Mickeal Pugh Jr.

Living in My Glass House:

Inside A Story of Healing through Reflection 

Volume 02 Issue 02
March 18th 2020

It really is an honor to be here right now. You know how Black men always reciprocate the love by saying “I’m tryna get like you?” Well, I really mean that, here. I’m super proud of you, your creative team and this vision. Salute to all the people out there curating their dreams into reality.

Sometimes, it takes seeing someone you look up to bounce back from adversity. For me, I learned at an early age that life doesn’t stop for anyone or anything. Although this sounds like a tragedy, this mindset has been one of the biggest driving forces in my life; I had to flip it from being a dark cloud over myself to being a beacon of hope for others. I stopped living in fear and started living in love. So, when you ask what shaped me, my answer is love shaped me. It still shapes me and will forever.


Instead of telling y’all what my passions are, I think it would be fitting to highlight the situations which birthed them and close out with a lesson.

I’m a four year old kid with the COOLEST dad on the block. He was fit, athletic, hilarious and was definitely the “cool dad.” I vividly remember him taking me to his custodial job and seeing how much pride he took in mopping floors. At that age, I didn’t understand much about working or whatever, but I knew my pops worked hard.
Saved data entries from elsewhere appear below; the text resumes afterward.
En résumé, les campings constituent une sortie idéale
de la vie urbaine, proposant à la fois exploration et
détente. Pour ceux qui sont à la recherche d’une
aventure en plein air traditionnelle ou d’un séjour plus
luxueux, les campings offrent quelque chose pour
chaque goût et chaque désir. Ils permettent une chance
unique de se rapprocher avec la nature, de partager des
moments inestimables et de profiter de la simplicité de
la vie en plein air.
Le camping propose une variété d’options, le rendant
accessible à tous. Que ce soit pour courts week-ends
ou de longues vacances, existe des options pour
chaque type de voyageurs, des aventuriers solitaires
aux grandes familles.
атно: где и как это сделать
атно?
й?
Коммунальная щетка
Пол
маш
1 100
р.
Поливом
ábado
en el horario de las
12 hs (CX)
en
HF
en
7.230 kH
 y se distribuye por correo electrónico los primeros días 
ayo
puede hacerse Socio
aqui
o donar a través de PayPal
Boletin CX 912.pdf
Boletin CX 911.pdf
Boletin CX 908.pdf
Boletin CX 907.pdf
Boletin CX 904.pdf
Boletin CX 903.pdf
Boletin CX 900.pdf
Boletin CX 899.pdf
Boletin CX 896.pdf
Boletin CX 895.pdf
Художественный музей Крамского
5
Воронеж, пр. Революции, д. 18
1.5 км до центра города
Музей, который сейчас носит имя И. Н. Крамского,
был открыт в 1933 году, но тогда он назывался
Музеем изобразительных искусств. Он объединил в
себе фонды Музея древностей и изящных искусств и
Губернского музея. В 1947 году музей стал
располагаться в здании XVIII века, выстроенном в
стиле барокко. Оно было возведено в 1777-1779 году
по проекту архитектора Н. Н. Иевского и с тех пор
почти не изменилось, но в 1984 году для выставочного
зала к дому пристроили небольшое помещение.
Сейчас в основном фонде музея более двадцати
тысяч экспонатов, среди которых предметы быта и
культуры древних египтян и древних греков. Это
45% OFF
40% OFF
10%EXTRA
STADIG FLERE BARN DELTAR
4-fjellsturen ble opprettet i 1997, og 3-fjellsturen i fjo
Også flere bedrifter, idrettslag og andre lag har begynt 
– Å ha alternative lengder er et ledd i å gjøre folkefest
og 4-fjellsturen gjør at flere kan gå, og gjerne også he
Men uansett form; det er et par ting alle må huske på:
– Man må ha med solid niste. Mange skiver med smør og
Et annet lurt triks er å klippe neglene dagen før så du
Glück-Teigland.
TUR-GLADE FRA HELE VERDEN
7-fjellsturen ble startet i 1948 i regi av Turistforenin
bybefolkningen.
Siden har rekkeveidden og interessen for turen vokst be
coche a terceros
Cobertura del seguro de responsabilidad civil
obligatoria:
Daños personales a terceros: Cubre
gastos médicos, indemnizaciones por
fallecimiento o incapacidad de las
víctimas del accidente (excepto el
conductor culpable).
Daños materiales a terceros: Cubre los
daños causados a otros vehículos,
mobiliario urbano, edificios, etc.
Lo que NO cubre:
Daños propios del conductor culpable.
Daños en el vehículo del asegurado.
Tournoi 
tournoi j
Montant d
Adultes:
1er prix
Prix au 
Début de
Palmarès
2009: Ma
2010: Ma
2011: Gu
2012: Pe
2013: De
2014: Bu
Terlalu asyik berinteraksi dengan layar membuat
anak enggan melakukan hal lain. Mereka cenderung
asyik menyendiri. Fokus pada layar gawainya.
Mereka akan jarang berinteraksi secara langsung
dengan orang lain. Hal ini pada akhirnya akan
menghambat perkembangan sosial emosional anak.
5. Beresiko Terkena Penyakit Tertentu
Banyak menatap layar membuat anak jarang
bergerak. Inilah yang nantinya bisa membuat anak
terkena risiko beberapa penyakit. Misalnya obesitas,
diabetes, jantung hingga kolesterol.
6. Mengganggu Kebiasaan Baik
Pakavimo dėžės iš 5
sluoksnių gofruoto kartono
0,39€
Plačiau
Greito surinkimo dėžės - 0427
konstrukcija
On Sundays, we went to church. I am a God fearing man. The dope thing about my faith is how my parents allowed me to come into it on my own. They never forced me to go to church or to read the Bible, but when I decided I wanted a relationship with God, they supported me.

So back to my father. He was the drummer in our church. The way he would chop was phenomenal. Most people would wanna be the lead singer or guitarist, but the drummer is the backbone of any band. Drummers keep the rhythm, control the tempo and create the experience, but barely get the recognition the lead guitarist or vocalist would get. See, the lesson here is the accolades do not define the importance of your role. Real recognize real!

Hilariously, I am actually passionate about being myself. Imagine, a young Black kid who grew up around Black people (obviously right?). This same Black kid fell victim to the appropriated ideology that predominantly White schools provide better education. Now, to some extent, this notion holds true - especially in the face of zoning and under resourced public schools in predominantly Black and Brown neighborhoods. So, here I am, in little old Hanover, Pennsylvania, as one of two Black kids in the class. Kids were asking me, “How does your hair do that?” “Do what,” I replied. “Stand straight up like that,” they innocently and insensitively asked. This was my new reality. My parents would give me “the talk” at least once a week. At a young age, it was hard for me to hold how I have to be mindful of my speech, behaviors, body language, etc. while also aiming to perform well in the classroom. My father would always shout to me “You are a Black boy, Mickeal - you cannot behave the way you do with your family.” Little did I know, this will have an effect on me for the rest of my life. I couldn’t crack jokes because I’d be the class clown. According to my father, I am not anyone’s monkey, so, how I look sitting up here shucking and jiving making my classmates laugh?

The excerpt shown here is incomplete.